Nifty vs. Thrifty

Thursday, July 30, 2009

Are you a nag?


Do you feel like you are often asking, begging, or pleading for something to happen and no one listens? Maybe you need a different approach!

Women are often not very good at putting healthy boundaries in place. It is often seen as “being a bitch” if you put your foot down on something. But this isn’t so. Putting your foot down on something and then giving consequences is often a healthy and productive way of getting to a solution.

Children, especially, crave limits and boundaries. They will often push you to your limits to find out if you really mean what you say and if they are safe someone who is confident and secure. This set of behaviors which invole testing starts at a very young age and can easily go into adulthood. There are steps you can take to allow a more productive outcome (and a happier family dynamic!)

First, ask yourself if the expectation is reasonable (i.e. is it fair to make my 3 year old clean the toilet rim every time he pees for example, or do I need to just choose my battles). Next, if your expectation is reasonable, set the rules and expectations in a clear, age appropriate way and explain why it is necessary for the problem to be solved (i.e. “You room needs to stay clean so that it’s a safe place and you learn responsibility when you’re on your own”. A three, for example, they do not need to know all the reasons other than you are the parent and that you know whats best for them. Then explain the consequences.

Consequences are tough but a necessary part of raising a child. If your child doesn’t learn consequences now it will be a lot tougher when they are out on their own and they don’t think they have to pay their bills or get to their job on time.

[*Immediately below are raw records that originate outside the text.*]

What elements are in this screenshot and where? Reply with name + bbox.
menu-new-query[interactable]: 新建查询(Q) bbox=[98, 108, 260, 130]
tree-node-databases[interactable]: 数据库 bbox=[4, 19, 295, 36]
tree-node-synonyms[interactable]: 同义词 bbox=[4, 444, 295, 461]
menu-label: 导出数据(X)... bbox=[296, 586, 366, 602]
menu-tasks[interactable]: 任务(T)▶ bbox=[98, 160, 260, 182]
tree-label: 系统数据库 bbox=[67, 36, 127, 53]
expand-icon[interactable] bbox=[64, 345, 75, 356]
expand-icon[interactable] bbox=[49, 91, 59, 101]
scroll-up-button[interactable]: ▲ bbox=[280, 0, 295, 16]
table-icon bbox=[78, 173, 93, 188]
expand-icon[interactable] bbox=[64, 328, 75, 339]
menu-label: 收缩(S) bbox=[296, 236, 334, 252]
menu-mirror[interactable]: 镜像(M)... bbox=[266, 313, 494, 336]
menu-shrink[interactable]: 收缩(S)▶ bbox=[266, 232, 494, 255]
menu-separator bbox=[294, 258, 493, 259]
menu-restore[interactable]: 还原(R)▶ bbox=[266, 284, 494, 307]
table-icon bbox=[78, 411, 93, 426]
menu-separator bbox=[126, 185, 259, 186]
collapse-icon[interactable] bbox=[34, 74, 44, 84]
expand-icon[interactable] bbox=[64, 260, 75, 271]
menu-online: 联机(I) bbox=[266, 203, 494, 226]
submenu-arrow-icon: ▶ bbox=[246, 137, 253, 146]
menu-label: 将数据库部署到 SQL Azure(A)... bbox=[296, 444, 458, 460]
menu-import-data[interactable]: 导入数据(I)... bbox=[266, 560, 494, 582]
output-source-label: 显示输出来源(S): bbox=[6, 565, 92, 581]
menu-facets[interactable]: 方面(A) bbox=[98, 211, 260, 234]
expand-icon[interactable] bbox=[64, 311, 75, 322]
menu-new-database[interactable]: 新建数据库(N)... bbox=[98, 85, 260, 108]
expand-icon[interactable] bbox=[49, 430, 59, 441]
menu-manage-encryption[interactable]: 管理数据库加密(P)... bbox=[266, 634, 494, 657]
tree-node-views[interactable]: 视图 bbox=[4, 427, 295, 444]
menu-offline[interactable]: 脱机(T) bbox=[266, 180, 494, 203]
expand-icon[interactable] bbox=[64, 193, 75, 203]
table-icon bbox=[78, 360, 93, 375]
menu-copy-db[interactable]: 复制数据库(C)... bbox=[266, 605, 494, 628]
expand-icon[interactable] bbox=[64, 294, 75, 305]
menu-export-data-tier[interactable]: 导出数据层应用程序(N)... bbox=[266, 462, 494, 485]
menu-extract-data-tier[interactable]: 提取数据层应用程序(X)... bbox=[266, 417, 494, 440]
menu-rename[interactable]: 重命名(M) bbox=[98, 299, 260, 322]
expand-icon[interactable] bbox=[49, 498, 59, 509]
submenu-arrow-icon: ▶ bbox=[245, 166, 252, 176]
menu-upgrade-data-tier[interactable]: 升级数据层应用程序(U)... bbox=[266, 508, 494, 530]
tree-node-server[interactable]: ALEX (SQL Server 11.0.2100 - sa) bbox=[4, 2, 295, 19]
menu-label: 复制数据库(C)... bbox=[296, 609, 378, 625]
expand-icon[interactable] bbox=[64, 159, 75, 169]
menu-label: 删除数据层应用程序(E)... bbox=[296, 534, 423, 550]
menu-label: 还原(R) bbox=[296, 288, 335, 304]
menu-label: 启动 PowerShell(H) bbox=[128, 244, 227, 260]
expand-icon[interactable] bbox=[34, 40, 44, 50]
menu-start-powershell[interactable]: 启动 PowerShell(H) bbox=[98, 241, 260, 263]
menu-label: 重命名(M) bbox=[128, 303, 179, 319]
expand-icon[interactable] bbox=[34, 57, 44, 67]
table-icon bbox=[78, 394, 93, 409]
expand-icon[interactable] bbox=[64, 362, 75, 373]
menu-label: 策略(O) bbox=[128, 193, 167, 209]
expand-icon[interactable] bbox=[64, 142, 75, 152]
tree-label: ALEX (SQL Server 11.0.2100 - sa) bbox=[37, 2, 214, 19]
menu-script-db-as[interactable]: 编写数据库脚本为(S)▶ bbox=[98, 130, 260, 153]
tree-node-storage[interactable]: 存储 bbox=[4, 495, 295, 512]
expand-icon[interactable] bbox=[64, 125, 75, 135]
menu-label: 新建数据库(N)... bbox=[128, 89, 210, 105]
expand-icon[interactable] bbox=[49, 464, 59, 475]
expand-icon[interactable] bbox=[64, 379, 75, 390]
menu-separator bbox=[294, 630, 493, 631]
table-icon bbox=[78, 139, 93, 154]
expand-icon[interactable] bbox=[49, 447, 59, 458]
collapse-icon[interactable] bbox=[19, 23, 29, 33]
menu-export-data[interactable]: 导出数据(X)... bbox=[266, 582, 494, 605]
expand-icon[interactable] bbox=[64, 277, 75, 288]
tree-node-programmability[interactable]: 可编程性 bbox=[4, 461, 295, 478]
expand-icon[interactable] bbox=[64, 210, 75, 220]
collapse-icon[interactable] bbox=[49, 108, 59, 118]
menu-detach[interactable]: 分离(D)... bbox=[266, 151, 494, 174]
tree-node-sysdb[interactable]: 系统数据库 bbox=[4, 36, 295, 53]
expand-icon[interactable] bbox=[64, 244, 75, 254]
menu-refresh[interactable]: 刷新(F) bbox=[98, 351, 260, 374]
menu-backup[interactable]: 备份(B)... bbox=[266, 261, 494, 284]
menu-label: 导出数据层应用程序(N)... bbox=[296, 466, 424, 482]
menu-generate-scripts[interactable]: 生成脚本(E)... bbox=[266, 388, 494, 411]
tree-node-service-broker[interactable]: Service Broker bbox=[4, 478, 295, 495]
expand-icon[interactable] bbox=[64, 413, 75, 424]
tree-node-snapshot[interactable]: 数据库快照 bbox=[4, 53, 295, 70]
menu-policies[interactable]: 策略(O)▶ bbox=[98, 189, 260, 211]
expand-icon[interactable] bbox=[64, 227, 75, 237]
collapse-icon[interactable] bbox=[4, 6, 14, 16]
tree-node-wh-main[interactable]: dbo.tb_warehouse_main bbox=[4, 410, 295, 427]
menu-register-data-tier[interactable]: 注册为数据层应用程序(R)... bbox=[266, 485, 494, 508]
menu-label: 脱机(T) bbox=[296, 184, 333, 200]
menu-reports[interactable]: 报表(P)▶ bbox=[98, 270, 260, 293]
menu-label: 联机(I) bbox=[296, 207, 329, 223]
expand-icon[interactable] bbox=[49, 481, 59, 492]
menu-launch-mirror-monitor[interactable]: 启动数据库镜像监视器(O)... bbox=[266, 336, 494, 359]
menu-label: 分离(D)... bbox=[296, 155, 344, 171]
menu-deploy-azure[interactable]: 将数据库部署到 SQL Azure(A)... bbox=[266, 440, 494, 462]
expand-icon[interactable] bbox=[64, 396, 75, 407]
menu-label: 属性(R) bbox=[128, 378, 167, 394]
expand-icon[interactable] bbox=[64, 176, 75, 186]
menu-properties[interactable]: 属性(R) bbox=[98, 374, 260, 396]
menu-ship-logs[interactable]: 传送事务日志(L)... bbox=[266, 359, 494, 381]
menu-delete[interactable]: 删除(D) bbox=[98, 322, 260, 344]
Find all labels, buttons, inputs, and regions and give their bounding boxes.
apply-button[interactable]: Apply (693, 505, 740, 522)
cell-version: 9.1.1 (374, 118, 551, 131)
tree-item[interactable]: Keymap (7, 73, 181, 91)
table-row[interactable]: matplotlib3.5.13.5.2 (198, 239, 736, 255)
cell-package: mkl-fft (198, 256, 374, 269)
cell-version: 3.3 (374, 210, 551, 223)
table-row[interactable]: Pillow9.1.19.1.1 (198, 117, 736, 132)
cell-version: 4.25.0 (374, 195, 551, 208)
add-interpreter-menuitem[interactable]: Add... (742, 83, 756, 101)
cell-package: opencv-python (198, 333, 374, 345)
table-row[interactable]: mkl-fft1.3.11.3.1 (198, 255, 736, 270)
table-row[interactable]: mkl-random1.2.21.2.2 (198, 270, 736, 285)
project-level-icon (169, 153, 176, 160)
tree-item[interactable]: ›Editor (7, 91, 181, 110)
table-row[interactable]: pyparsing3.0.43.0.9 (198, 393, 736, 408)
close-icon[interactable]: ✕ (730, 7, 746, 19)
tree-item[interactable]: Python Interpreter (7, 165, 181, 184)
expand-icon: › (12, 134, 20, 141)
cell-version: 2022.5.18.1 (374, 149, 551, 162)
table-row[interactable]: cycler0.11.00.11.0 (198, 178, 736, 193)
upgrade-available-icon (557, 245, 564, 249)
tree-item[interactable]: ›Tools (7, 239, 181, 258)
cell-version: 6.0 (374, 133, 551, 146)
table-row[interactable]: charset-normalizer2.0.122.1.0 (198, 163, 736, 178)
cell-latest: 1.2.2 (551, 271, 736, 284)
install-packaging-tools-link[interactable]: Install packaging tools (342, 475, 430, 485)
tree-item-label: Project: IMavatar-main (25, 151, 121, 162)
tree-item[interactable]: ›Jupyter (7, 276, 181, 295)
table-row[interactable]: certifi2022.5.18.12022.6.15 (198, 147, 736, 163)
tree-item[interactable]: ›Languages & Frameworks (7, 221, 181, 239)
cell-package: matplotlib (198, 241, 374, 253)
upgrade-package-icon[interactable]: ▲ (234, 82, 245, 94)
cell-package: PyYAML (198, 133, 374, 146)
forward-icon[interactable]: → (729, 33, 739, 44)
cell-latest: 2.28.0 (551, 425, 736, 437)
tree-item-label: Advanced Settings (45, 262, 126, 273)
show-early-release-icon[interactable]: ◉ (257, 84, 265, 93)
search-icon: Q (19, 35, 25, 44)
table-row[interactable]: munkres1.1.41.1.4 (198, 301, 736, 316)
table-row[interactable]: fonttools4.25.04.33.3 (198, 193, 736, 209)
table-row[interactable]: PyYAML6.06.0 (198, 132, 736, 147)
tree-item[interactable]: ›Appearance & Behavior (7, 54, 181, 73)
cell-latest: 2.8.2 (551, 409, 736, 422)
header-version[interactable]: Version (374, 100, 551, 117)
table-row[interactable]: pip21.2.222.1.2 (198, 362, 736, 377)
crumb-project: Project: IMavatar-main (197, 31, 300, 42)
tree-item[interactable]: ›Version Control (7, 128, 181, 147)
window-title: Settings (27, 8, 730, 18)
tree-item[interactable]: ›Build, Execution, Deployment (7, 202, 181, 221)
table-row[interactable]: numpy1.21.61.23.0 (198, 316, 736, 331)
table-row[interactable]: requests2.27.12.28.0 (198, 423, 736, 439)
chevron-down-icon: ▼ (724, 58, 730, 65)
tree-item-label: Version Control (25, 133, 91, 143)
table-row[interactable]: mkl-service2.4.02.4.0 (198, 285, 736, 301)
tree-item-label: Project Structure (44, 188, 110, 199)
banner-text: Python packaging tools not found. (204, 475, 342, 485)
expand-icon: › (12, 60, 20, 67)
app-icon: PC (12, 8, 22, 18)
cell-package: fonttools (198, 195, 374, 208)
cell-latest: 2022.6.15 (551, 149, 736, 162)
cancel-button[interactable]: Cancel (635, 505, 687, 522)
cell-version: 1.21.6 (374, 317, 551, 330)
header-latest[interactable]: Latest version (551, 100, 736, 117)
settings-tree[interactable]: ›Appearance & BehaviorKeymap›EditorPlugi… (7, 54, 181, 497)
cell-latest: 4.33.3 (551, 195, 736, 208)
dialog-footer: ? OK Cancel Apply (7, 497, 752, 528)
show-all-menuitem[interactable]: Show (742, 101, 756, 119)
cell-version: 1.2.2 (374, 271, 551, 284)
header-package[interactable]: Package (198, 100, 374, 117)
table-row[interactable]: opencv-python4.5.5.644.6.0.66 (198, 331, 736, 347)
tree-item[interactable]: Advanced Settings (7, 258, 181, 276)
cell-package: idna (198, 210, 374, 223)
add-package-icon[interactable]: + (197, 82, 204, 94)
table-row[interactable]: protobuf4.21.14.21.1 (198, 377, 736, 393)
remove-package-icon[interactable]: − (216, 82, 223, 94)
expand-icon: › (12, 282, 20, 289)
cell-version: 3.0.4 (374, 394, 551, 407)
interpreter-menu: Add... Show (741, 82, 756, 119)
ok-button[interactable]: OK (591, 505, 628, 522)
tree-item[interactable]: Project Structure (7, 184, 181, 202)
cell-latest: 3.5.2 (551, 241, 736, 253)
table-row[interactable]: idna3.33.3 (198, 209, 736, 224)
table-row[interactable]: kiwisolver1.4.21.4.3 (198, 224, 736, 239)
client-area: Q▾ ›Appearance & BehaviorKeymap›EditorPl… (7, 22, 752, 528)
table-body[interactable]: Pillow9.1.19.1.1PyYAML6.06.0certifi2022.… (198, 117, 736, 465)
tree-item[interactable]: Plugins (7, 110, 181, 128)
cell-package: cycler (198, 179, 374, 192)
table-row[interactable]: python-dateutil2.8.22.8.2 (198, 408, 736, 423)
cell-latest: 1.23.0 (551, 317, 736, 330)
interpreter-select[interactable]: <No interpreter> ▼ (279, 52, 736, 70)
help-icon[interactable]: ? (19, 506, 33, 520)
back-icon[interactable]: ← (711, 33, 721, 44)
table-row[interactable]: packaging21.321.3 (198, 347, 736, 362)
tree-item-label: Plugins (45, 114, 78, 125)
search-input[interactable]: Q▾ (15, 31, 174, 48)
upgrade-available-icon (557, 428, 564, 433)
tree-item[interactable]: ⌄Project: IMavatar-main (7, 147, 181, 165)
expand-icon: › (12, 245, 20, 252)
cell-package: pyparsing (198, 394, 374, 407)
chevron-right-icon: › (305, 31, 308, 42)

When giving consequences, do it in a direct and unemotional way. DO NOT DISCUSS DURING THE CONSEQUENCE!! You can discuss later if appropriate but NEVER during the consequence. IF you get in a debate about it then it will seem like you are trying to prove yourself as if what you’re saying may be negotiable. If you have thought long and hard about this situation than feel confident that you are doing the right thing. Believe me, they will respect you for it later!

Are you sick of asking your husband or significant other for the same thing over and over again? Think about the problem and the solution and sit down with your husband and explain that you do not want to keep discussing this problem and therefore ask him how the 2 of you can solve the problem as a team. Use “we” statements. Instead of “you” need to fix this problem, say “we” need to fix this problem! If the problem is that you need more help around the house for example, explain how you feel than set boundaries by stating that if the problem doesn’t change than you will need to hire someone (for example). Set a deadline and then drop the issue. Sometimes it takes some creativity to come up with a solution that works for both of you so be open minded.

If you’re a person who is known to give empty threats than it will take some time for people to learn that you mean what you say and this can be a grueling task for all involved. Hang in there…the payoffs will be a happier you and ultimately a happier family!!